- [Task to carry out]: Reproduce all lines of the listing below in which the word "loading" occurs.

- [Entries shown]:

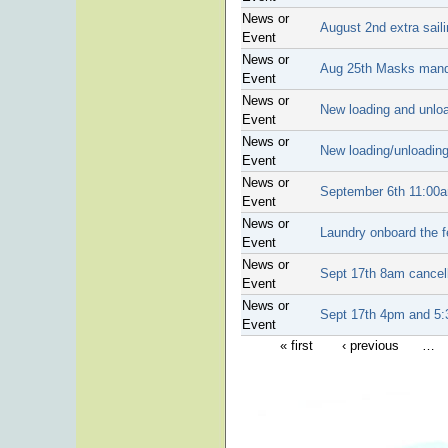
News or
August 2nd extra sail
Event
News or
Aug 25th Masks mand
Event
News or
New loading and unloa
Event
News or
New loading/unloadin
Event
News or
September 6th 11:00a
Event
News or
Laundry onboard the f
Event
News or
Sept 17th 8am cancel
Event
News or
Sept 17th 4pm and 5:3
Event
« first
‹ previous
…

- [Result of this exercise]:
New loading and unloa
New loading/unloadin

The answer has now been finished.